3. You don’t cheat on your diet
Cheating on your diet can be a powerful way to boost your metabolism. Weight loss always tends to plateau after a time on a strict diet, shocking your body with a high-calorie meal every so often can help to ignite your metabolism, forcing it to break down more food than usual. Don’t be afraid to plan a cheat day one your comfortably inside your diet regime, but don’t cheat too often or too early, as you may end up regretting it when you do your weekly weigh-in.
4. Your food is bland
Healthy eating shouldn’t be boring – get your taste buds tingling within your diet. Spices like black pepper, chilli and ginger will add loads of flavour to your cooking and, gingerol in ginger and capsaicin in chilli will even help your weight-loss efforts, too.
5. You’re eating the wrong breakfast
Breakfast is an integral part to any day and choosing the right breakfast is very important for your metabolism. Choose a breakfast that will sustain you throughout the day to cut down on snacks. Porridge is the easy choice, made with water and not milk, and flavoured with lemon juice, or cinnamon is a very healthy and sustainable way to start the day. Important thing to do is to load up on energy whilst trying to avoid any added sugars, also adding a cup of black coffee to the mix is an instant metabolic boost.
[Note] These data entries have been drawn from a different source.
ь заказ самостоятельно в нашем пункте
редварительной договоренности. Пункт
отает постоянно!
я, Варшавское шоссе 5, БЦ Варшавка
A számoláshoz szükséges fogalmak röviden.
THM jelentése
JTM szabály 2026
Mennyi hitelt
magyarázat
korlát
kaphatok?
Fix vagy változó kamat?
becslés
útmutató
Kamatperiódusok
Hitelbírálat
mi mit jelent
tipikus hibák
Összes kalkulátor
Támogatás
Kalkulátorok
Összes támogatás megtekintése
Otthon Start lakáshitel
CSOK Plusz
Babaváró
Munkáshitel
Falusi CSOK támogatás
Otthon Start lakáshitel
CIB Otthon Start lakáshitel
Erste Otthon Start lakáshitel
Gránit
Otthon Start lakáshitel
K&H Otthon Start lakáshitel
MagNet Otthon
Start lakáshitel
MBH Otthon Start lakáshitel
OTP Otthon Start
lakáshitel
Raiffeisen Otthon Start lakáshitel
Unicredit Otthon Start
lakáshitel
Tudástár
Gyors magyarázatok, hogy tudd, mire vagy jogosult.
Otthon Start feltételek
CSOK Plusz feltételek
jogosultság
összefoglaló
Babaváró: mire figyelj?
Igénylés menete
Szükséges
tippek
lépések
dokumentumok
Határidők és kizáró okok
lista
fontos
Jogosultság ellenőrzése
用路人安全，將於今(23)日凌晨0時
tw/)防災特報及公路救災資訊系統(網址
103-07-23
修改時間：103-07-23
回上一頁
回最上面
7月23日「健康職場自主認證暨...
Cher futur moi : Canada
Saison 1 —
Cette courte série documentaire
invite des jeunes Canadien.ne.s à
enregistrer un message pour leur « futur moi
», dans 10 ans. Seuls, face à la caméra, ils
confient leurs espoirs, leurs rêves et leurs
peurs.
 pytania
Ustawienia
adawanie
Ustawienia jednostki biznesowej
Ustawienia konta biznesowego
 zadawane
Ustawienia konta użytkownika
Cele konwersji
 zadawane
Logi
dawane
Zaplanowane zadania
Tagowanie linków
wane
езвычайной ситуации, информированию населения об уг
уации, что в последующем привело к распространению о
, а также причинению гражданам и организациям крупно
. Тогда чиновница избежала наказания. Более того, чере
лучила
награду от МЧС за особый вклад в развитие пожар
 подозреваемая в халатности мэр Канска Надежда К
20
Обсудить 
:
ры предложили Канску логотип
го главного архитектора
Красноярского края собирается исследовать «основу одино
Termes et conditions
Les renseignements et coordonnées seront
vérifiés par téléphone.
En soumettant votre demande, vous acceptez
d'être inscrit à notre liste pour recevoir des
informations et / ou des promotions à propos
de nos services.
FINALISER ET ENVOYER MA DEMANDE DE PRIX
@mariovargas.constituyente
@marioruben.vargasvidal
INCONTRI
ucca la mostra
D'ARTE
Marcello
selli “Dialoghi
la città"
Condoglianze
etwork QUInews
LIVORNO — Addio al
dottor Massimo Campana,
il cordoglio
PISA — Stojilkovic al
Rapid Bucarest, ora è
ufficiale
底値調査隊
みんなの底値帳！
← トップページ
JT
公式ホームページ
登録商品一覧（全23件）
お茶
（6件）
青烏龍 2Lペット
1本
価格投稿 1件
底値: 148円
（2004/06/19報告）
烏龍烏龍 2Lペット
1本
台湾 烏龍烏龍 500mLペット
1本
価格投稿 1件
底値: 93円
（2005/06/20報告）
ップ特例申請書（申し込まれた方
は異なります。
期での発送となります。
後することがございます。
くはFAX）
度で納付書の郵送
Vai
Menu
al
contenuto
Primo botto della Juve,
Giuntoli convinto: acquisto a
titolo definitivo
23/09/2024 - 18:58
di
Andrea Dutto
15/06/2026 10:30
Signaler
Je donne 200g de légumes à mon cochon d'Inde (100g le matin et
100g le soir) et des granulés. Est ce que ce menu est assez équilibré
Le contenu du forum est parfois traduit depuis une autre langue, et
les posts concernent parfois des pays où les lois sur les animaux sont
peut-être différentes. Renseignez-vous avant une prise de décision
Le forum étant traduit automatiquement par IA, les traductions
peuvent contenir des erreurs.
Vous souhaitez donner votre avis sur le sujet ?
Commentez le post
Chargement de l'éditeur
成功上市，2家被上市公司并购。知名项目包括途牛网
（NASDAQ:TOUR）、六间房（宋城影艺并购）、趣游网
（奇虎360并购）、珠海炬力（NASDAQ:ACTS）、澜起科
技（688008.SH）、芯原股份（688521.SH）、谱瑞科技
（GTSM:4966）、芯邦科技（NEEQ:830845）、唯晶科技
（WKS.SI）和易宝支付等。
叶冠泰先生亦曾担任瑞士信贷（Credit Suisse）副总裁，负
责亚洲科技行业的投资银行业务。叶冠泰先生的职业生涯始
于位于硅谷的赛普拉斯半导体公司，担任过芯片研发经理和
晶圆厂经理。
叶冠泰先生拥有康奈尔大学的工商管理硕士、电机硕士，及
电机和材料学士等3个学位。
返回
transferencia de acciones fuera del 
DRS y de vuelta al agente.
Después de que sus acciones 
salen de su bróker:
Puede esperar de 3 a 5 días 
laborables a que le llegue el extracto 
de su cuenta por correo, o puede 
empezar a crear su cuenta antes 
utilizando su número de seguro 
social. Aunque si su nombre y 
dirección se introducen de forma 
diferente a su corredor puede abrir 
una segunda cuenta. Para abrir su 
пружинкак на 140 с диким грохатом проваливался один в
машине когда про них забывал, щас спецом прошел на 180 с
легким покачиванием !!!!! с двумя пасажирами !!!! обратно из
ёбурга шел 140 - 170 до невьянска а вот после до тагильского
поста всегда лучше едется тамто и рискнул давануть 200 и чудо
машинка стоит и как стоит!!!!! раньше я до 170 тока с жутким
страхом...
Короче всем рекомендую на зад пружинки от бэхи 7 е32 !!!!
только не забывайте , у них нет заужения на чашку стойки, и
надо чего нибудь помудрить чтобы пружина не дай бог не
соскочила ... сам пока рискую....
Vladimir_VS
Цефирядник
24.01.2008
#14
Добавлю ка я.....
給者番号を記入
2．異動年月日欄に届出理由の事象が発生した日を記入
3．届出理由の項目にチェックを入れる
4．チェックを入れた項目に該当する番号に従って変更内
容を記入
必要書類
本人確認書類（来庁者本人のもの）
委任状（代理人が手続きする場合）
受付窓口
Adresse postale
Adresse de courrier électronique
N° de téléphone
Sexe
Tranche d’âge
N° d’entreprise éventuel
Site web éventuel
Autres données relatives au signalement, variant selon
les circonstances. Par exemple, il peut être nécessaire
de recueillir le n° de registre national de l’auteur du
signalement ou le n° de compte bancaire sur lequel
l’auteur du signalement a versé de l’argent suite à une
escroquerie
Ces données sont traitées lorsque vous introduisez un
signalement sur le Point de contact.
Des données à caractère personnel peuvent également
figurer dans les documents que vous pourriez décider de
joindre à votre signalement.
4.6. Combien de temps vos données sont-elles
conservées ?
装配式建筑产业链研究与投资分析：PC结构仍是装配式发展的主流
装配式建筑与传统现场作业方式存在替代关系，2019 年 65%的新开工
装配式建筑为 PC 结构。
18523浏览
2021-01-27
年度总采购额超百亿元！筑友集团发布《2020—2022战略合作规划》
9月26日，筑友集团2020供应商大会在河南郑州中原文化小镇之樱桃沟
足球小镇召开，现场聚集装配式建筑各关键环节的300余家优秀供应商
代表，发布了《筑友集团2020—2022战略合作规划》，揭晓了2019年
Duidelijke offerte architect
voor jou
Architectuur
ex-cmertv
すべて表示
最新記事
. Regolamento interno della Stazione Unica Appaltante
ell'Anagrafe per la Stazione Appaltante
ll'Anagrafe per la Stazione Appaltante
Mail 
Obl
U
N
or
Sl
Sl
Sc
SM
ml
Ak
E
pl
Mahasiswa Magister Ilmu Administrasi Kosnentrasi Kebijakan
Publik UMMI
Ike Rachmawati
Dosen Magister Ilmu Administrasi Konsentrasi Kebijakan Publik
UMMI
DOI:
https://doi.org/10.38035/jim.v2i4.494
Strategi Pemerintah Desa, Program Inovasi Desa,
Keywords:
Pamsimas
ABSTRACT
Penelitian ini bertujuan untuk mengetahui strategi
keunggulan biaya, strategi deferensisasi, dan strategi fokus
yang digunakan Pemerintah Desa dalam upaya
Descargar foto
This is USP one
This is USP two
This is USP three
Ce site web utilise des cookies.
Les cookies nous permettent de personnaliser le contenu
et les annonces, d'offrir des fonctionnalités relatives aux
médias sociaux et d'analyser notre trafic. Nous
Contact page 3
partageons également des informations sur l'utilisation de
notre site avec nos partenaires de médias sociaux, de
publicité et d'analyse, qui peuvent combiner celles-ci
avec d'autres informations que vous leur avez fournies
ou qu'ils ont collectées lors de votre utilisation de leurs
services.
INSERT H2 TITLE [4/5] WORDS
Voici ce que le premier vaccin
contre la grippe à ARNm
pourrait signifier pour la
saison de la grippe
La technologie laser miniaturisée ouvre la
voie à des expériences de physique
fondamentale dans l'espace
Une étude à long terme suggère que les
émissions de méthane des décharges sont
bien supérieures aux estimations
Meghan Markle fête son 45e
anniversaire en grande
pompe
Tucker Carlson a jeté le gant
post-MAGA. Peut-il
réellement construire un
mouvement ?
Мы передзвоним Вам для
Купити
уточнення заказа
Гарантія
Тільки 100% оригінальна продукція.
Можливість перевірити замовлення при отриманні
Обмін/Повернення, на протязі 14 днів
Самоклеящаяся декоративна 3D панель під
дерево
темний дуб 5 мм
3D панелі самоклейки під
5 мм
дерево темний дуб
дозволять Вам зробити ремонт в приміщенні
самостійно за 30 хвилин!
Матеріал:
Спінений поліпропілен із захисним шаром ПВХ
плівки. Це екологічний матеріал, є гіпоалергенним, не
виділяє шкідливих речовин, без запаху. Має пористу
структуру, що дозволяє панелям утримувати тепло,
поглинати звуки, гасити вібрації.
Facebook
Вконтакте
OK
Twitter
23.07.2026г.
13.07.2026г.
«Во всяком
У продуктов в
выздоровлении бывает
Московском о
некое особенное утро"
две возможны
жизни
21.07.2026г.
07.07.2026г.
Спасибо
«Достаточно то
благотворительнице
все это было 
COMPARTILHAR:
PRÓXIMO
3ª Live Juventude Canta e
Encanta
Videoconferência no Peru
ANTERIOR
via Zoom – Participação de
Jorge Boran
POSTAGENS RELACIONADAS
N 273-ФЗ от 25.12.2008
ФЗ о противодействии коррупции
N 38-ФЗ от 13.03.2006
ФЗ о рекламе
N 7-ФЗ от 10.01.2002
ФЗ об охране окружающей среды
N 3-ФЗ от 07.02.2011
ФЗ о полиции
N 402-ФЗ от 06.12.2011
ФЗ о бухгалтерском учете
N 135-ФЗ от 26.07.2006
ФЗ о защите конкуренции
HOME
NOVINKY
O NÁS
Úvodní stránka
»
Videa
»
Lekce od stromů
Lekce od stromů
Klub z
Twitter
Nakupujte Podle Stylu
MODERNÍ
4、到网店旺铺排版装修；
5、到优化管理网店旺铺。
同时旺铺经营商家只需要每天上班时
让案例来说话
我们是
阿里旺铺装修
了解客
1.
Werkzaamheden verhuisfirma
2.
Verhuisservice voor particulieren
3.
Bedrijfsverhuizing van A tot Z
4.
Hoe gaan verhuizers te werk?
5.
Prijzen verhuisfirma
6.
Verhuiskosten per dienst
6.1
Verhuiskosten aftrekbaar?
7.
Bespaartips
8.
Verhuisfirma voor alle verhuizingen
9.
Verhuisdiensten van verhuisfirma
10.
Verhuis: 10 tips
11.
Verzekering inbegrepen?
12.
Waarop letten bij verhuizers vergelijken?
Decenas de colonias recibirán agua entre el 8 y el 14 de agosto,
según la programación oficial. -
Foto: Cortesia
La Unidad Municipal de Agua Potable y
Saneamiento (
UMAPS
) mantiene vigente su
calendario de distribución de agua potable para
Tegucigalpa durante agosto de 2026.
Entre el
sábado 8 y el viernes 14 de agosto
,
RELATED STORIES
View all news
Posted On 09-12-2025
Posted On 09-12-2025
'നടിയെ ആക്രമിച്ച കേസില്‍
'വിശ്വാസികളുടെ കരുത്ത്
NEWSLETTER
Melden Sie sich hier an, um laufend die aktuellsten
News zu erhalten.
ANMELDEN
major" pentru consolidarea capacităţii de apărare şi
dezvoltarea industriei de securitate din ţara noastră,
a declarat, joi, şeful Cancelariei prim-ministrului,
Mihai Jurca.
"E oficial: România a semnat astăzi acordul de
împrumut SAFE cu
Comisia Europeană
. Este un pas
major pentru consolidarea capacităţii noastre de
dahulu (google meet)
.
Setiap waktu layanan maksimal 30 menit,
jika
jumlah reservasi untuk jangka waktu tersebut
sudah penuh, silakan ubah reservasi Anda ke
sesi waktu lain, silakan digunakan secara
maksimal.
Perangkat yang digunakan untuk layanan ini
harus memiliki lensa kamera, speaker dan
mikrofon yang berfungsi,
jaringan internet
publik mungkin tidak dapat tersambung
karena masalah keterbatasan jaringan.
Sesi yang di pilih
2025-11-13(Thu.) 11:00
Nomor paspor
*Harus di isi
6. You’re avoiding caffeine
If you have stopped your morning trips to the chain coffee shop round the corner from work, you may want to think again. However, leave the cappuccino and extra syrup’s sugars and milk and opt for a simple americano or espresso to lower the calories whilst still gaining the benefits. However don’t over do it on the caffeine, as coffee also comes with its downsides: insomnia, irritability and uncontrollable jitters when drank in excess.
7. You don’t eat organic
Eating organic can be pricey, but eating organic veg can be a great boost for your body. It has long been thought that certain pesticides used on foods could lead your body to increase its fat stores, rather than burn it efficiently.
8. You’re loading up on low-fat food
It’s shocking I know, but eating low-fat, low sugar foods could actually make you pile on the pounds, if they are packed with sweeteners and other flavour enhancers. This could lead to you loading up more and more on the negative as you are being told they are not as bad for you as the full sugar alternative.
9. You’re steaming all your veg
Try eating more and more of your veg raw, the extra energy your body uses to break down the raw veg will help speed your metabolism as well as not losing any of the goodness through over-cooking.
10. You’re eating three meals a day
Having a little tweak over when your eating and how often can have a big affect on your metabolism. Aim for consuming smaller amounts more often to keep you metabolism ticking over nicely. Eating too much in one sitting will make it harder for your body to fully digest, and will slow down your metabolism.